Estimating that incandescent light bulbs consume up to five times as much energy as their newer, more efficient equivalents, the NGO predicts that their replacement  should reduce domestic energy consumption for lighting by 60% and achieve yearly CO2 savings of 30 million tons in the EU.

The switchover to energy-efficient bulbs, agreed at a meeting in Luxembourg on 10 October, was first proposed at last year’s spring EU summit as part of an ambitious EU climate and energy legislative package.

Support for the new bulbs has proved controversial in the past as they are considerably more expensive. Concerns have also been raised about their adverse health impacts, such as headaches and rashes.

However, advocates point out that more efficient lights will be cheaper in the long run as they use significantly less energy and last longer. Costs for European consumers should also be reduced following the lifting of current anti-dumping duties on energy-saving lamps imported from China, which WWF describes as a further “positive move towards energy savings within the EU”.

But the NGO was disappointed that although energy ministers reiterated that improving energy efficiency was the “cornerstone” of the achievement of other climate and energy policy goals, they failed to commit to making last year’s EU pledge to reduce overall energy consumption by 20% by 2020 binding.

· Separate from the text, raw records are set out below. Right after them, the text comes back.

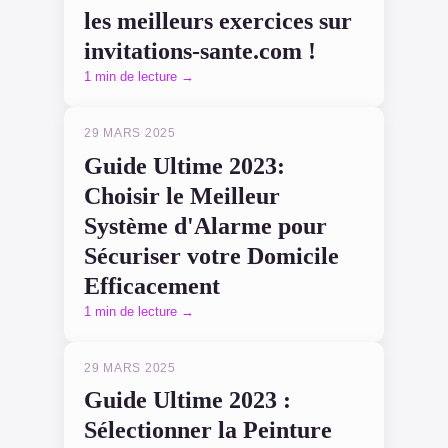
les meilleurs exercices sur
invitations-sante.com !
1 min de lecture →
29 MARS 2025
Guide Ultime 2023:
Choisir le Meilleur
Système d'Alarme pour
Sécuriser votre Domicile
Efficacement
1 min de lecture →
29 MARS 2025
Guide Ultime 2023 :
Sélectionner la Peinture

“Keeping energy efficiency as an optional tool will not lead us towards the much needed 30% greenhouse gas emission reduction by 2020,” lamented Mariangiola Fabbri, WWF’s energy policy officer, adding that “a target of 20% for primary energy savings must become mandatory in Europe”.

Ministers nevertheless urged national governments and the Commission to speed up the implementation of the 2006 Action Plan on energy efficiency, identified as a top priority by the French EU Presidency (EURACTIV 09/10/08).